Get a couch. Problem solved.

Recliners a plus <3


----------



## aaronmonto

Wooden stool. Easily upgradeable, not too much investment, buy one anywhere.
Warning: Some of the more luxurious stools do come with wheels.

You might also want to look at spinal decompression machines.


----------



## Ceadderman

Quote:


> Originally Posted by *Phoriver;12618374*
> I don't understand. Height adjustment is a must, theres no way you're getting a beanbag (lol) or a sport/camping chair to the right height unless your desk is exceptionally low or you stack sh** under them.

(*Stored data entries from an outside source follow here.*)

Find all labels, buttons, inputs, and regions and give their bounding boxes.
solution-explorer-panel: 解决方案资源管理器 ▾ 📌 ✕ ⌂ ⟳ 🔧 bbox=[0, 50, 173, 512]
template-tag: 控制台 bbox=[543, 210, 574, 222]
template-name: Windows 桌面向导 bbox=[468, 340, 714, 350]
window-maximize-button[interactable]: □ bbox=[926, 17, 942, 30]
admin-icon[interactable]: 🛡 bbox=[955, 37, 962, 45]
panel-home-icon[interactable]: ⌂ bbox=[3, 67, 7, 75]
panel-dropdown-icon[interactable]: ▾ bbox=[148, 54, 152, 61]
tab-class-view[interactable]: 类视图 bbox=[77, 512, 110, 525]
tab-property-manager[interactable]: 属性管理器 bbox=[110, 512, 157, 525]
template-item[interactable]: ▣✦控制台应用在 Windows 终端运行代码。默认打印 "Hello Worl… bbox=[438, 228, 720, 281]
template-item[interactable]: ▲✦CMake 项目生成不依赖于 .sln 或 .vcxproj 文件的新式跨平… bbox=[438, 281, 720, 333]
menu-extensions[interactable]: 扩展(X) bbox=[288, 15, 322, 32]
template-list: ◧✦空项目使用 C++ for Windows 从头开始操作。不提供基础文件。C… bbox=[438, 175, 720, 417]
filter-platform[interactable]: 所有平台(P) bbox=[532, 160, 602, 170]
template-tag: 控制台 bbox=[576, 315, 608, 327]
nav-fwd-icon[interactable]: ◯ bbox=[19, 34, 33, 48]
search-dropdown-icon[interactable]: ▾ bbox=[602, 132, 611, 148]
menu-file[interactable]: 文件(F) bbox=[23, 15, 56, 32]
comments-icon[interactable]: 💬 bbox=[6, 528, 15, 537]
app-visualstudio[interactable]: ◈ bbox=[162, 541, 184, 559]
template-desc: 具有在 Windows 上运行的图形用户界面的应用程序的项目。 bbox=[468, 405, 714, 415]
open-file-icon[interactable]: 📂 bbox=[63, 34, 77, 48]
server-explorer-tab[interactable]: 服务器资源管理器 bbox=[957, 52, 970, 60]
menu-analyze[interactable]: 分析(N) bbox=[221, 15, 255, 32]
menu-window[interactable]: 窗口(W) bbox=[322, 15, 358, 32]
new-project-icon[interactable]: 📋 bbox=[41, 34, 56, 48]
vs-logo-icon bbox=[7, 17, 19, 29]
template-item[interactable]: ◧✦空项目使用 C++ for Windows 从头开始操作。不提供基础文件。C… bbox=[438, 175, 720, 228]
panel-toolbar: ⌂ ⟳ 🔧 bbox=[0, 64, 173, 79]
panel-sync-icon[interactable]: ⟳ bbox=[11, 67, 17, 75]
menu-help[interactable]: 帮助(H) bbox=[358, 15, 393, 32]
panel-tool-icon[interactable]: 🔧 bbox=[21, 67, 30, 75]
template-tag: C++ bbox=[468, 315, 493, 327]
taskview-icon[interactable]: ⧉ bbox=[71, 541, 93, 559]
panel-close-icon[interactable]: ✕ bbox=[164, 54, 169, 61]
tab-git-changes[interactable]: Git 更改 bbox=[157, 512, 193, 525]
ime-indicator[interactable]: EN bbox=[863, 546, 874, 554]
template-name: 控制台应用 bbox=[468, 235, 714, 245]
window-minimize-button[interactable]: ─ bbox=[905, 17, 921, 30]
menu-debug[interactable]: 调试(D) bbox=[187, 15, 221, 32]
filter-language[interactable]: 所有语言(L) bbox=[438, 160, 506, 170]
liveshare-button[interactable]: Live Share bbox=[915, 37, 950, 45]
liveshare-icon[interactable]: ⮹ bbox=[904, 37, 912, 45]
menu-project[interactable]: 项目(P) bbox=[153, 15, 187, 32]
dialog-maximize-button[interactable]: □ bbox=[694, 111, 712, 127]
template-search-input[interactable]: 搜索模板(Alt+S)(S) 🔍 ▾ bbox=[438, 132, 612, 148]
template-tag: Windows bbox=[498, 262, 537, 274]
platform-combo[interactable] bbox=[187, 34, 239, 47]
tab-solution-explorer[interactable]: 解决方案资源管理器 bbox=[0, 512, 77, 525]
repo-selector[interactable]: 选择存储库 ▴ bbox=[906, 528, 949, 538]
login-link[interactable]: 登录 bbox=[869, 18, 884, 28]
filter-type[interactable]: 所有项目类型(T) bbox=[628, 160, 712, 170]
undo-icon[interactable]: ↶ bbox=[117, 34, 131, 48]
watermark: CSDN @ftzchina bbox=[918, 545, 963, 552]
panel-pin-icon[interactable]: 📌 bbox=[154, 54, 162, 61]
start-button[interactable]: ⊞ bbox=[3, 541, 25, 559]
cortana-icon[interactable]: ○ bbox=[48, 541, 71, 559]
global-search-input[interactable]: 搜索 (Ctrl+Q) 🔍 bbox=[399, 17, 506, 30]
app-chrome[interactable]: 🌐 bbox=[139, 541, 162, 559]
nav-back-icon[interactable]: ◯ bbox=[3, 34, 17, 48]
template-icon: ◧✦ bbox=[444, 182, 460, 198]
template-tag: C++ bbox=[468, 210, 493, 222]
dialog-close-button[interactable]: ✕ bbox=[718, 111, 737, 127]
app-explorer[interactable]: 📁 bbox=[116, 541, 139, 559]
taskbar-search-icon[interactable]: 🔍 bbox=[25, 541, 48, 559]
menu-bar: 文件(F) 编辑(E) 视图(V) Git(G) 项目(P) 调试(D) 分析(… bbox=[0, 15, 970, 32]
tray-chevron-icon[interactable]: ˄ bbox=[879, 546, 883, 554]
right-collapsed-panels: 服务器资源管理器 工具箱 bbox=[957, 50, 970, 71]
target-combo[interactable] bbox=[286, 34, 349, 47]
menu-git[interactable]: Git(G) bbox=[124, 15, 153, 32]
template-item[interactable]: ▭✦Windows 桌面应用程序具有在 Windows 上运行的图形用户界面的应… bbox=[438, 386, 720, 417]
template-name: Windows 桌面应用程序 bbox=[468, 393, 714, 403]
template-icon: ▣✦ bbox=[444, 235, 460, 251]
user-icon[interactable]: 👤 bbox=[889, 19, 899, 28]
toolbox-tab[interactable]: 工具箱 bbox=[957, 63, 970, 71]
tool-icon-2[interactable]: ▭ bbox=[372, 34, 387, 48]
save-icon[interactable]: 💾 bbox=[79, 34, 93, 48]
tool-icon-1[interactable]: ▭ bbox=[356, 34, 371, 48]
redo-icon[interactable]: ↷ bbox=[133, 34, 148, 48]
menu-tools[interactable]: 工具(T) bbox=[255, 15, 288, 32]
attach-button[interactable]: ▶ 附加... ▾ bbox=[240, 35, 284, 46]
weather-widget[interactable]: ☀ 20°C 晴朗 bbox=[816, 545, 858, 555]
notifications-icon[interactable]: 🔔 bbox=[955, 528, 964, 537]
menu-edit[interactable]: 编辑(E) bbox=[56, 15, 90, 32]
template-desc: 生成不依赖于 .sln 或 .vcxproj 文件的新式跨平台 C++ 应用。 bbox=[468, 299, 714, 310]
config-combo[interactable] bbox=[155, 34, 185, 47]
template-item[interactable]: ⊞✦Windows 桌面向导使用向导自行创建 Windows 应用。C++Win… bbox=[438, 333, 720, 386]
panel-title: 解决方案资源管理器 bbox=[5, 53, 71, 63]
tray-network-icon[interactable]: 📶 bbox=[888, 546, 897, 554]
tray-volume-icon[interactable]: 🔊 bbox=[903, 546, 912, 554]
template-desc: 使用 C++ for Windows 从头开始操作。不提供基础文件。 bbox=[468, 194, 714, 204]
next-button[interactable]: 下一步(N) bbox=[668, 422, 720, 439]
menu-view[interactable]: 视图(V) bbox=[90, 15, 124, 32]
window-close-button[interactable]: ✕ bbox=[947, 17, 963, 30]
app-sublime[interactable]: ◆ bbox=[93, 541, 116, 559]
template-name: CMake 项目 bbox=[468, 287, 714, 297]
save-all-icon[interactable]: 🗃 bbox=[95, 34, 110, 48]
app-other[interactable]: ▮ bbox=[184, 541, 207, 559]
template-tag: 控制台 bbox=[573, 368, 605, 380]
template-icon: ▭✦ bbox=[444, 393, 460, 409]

My desktop is the standard 30"h x 30"w x 19d with 23" from floor to drawer. Not bad since my Gramps built it when I was a tot. I'm 42 now. Yeah the camp chair sits a little low, though as I said I have a couple throw pillows(1 large, 1 small) for padding. If I need height adjustment down they compress soon enough and if I need higher then just grab another and put it on the stack.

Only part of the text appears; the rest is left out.